TASK INPUT Start Marker
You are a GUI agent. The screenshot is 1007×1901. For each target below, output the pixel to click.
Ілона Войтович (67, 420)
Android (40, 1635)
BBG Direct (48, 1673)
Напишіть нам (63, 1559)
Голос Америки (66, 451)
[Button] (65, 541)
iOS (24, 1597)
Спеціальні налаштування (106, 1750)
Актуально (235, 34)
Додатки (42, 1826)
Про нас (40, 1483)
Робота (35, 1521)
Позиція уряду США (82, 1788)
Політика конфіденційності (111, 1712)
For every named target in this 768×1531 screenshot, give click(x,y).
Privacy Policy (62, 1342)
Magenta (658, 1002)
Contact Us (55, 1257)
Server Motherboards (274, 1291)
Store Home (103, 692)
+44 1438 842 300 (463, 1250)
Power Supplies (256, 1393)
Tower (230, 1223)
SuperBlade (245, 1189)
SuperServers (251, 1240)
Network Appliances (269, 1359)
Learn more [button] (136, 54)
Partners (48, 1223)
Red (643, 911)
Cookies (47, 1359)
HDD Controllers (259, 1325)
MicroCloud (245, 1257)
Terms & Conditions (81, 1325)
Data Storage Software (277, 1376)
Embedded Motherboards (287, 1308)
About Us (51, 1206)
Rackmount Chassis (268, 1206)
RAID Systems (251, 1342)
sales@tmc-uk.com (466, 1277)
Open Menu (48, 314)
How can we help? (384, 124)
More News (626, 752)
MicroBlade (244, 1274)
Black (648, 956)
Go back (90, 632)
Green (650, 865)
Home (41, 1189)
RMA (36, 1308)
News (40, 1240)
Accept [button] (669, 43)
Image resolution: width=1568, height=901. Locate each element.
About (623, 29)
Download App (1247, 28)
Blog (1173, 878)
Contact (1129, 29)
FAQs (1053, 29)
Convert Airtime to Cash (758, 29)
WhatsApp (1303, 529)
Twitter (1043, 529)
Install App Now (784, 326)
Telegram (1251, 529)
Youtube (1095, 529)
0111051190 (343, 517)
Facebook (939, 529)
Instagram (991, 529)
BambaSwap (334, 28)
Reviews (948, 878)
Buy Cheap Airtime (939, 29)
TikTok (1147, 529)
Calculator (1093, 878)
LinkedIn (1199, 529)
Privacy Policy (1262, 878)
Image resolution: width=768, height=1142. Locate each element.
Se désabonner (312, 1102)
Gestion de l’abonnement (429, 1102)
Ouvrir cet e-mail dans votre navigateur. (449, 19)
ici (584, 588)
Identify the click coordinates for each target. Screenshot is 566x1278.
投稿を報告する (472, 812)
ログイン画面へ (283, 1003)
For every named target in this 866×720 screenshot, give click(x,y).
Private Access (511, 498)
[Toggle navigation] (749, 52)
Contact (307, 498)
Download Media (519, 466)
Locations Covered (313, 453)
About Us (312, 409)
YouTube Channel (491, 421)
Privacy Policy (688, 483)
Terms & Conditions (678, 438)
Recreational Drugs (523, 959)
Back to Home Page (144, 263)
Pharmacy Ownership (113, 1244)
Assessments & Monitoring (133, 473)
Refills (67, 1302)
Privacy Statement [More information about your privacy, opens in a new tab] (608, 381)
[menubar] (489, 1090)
TASK INPUT End Marker
### WORK ORDER
Go through the listing above and copy each line exactly.

### OUTPUT OF THE TASK
You are a GUI agent. The screenshot is 1007×1901. For each target below, output the pixel to click.
Ілона Войтович (67, 420)
Android (40, 1635)
BBG Direct (48, 1673)
Напишіть нам (63, 1559)
Голос Америки (66, 451)
[Button] (65, 541)
iOS (24, 1597)
Спеціальні налаштування (106, 1750)
Актуально (235, 34)
Додатки (42, 1826)
Про нас (40, 1483)
Робота (35, 1521)
Позиція уряду США (82, 1788)
Політика конфіденційності (111, 1712)
For every named target in this 768×1531 screenshot, give click(x,y).
Privacy Policy (62, 1342)
Magenta (658, 1002)
Contact Us (55, 1257)
Server Motherboards (274, 1291)
Store Home (103, 692)
+44 1438 842 300 (463, 1250)
Power Supplies (256, 1393)
Tower (230, 1223)
SuperBlade (245, 1189)
SuperServers (251, 1240)
Network Appliances (269, 1359)
Learn more [button] (136, 54)
Partners (48, 1223)
Red (643, 911)
Cookies (47, 1359)
HDD Controllers (259, 1325)
MicroCloud (245, 1257)
Terms & Conditions (81, 1325)
Data Storage Software (277, 1376)
Embedded Motherboards (287, 1308)
About Us (51, 1206)
Rackmount Chassis (268, 1206)
RAID Systems (251, 1342)
sales@tmc-uk.com (466, 1277)
Open Menu (48, 314)
How can we help? (384, 124)
More News (626, 752)
MicroBlade (244, 1274)
Black (648, 956)
Go back (90, 632)
Green (650, 865)
Home (41, 1189)
RMA (36, 1308)
News (40, 1240)
Accept [button] (669, 43)
Image resolution: width=1568, height=901. Locate each element.
About (623, 29)
Download App (1247, 28)
Blog (1173, 878)
Contact (1129, 29)
FAQs (1053, 29)
Convert Airtime to Cash (758, 29)
WhatsApp (1303, 529)
Twitter (1043, 529)
Install App Now (784, 326)
Telegram (1251, 529)
Youtube (1095, 529)
0111051190 (343, 517)
Facebook (939, 529)
Instagram (991, 529)
BambaSwap (334, 28)
Reviews (948, 878)
Buy Cheap Airtime (939, 29)
TikTok (1147, 529)
Calculator (1093, 878)
LinkedIn (1199, 529)
Privacy Policy (1262, 878)
Image resolution: width=768, height=1142. Locate each element.
Se désabonner (312, 1102)
Gestion de l’abonnement (429, 1102)
Ouvrir cet e-mail dans votre navigateur. (449, 19)
ici (584, 588)
Identify the click coordinates for each target. Screenshot is 566x1278.
投稿を報告する (472, 812)
ログイン画面へ (283, 1003)
For every named target in this 866×720 screenshot, give click(x,y).
Private Access (511, 498)
[Toggle navigation] (749, 52)
Contact (307, 498)
Download Media (519, 466)
Locations Covered (313, 453)
About Us (312, 409)
YouTube Channel (491, 421)
Privacy Policy (688, 483)
Terms & Conditions (678, 438)
Recreational Drugs (523, 959)
Back to Home Page (144, 263)
Pharmacy Ownership (113, 1244)
Assessments & Monitoring (133, 473)
Refills (67, 1302)
Privacy Statement [More information about your privacy, opens in a new tab] (608, 381)
[menubar] (489, 1090)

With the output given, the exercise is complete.